2x serial parts and 1x parallel port:
4114wN7ABdL._SL500_AA300_.jpg


It says its a PCI-e based true Parallel port (not usb emulated) so I'm hpoing it will work. I'll let you know how I make out...

Just a FYI, ExpressCard is designed around a combination of USB and PCI-e... There is some iteration of the USB spec at the heart of the devices. That's what I meant in my first post.
 
29B with Unipak 2B. Im running the newest version of promlink that works in windows. You might have to adjust the dials on the data IO to match your port settings. You also have to have the correct cable. I made mine using a pinout I found on the net.

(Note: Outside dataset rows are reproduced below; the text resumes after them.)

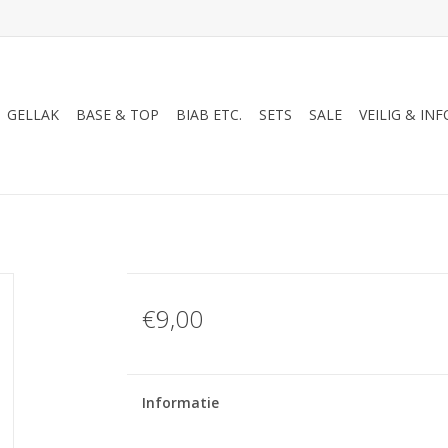
GELLAK
BASE & TOP
BIAB ETC.
SETS
SALE
VEILIG & INF
€9,00
Informatie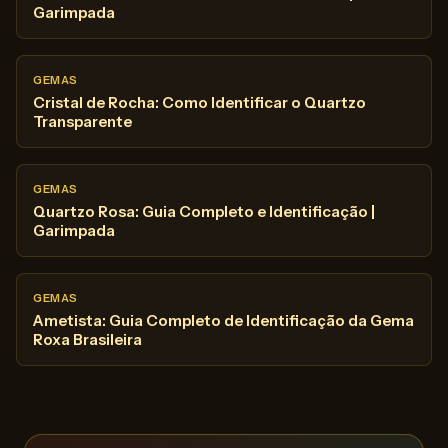
Garimpada
GEMAS
Cristal de Rocha: Como Identificar o Quartzo
Transparente
GEMAS
Quartzo Rosa: Guia Completo e Identificação |
Garimpada
GEMAS
Ametista: Guia Completo de Identificação da Gema
Roxa Brasileira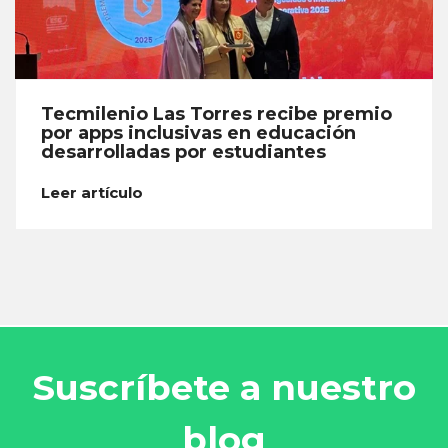
Tecmilenio Las Torres recibe premio
por apps inclusivas en educación
desarrolladas por estudiantes
Leer artículo
Suscríbete a nuestro
blog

This site will give you everthing you need to know about runnig a Data I/O with windows (patched version) and also upgrades and how to make the serial cable. On my XP notebook, when I run promlink, I get an error that the 2nd serial port can't be found (docking station does not have a second one). Just click "ignore" and you are running promlnk.

http://www.retroclinic.com/leopardcats/dio/dataio29b.htm

Bill
 
+1 to what Mrbill said. I used the same site for the info on building my cable. I also get that warning when starting promlink and click ignore.